About a year ago, we participated in a Giving Carnival on the topic of metrics in philanthropy, and laid out the metrics we were planning on using – along with caveats. Seeing a continuing interest in this topic (even including a panel called “Metrics Mania”), I’d like to share a bit of my progressed thinking on the matter – specifically that debating metrics in the abstract seems unlikely to go anywhere useful.
As promised, our research tried to divide charities into causes to make “apples to apples” comparisons; but as many predicted (and as we acknowledged would be true to some extent), even after this narrowing it was impossible to truly put different charities in the same terms. Any two given job training programs serve different groups of people; comparing them directly on “people placed in jobs” is a futile endeavor. We looked at health programs’ abilities to “save lives,” but not all lives are the same, and different health programs have wildly different and difficult-to-quantify impacts on non-life-threatening conditions.

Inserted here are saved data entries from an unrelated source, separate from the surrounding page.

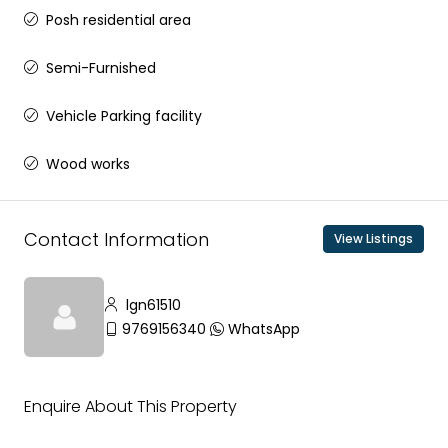
Posh residential area
Semi-Furnished
Vehicle Parking facility
Wood works
Contact Information
View Listings
lgn61510
9769156340
WhatsApp
Enquire About This Property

This doesn’t mean that metrics are futile or useless. There’s a big difference between being able to demonstrate emotionally relevant results (such as lives saved) and having no evidence other than an unfamiliar development officer’s report of a gut feeling. And there can be enormous differences in the “cost per person” associated with different approaches, enough – when taken in context and accompanied by intuitive judgment calls – to make a big difference in my view of things. For example, it’s typical for employment assistance programs to cost in the neighborhood of $10,000-$20,000 per person served, while we’re ballparking certain developing-world aid programs as $1,000 per life saved – though the story doesn’t end there, that difference is larger than I would have guessed and larger than I can ignore.

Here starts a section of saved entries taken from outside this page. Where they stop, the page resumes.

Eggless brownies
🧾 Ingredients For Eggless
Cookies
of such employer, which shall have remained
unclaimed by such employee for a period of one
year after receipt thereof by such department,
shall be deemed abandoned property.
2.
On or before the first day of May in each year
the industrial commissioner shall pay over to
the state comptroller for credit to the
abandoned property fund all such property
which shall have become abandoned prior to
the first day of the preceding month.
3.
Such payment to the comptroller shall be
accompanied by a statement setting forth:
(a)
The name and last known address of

Bottom line, both the metrics we used and the ways we used them (particularly the weight of metrics vs. intuition) ended up depending, pretty much entirely, on exactly what decision we were trying to make. We took one approach when all we knew was our general areas of focus; we modified our approach when we had more info about our options; we frankly got nothing out of the completely abstract discussions of whether metrics should be used “in general.” There are as many metrics as there are charities, and there are as many necessary debates about metrics as there are giving decisions.

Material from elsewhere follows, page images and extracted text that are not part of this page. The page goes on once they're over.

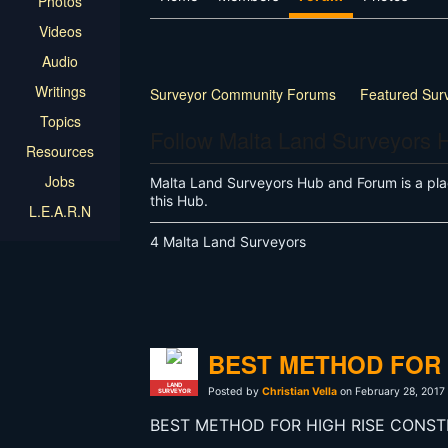
Photos
Videos
Audio
Writings
Surveyor Community Forums
Featured Sur
Topics
Follow Malta Land Surveyors 
Resources
Jobs
Malta Land Surveyors Hub and Forum is a pla
this Hub.
L.E.A.R.N
4 Malta Land Surveyors
BEST METHOD FOR 
LAND
Posted by
Christian Vella
on February 28, 2017
SURVEYOR
BEST METHOD FOR HIGH RISE CONST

I agree with those who say metrics are important, and those who say we can’t let them dictate everything (and it seems that nearly everyone who weighs in on “the metrics debate” says both of these things). But I don’t feel we can have the really important conversation at that level of abstraction. Instead, the conversation we need to have is on the specifics. In our case, and that of anyone who’s interested in NYC employment assistance or global health interventions, that means asking: did we use appropriate metrics for the charities we’ve evaluated? Are there other approaches that would have been a better use of our time and resources? Did we compare our applicants as well as we could have with the resources we had?
This is a conversation with a lot of room for important and fruitful disagreement. If you’re interested in the question of metrics, I ask that you consider engaging in it – or, if you don’t find our causes compelling, conducting and publishing your own evaluations – rather than trying to settle the question for the whole nonprofit sector at once.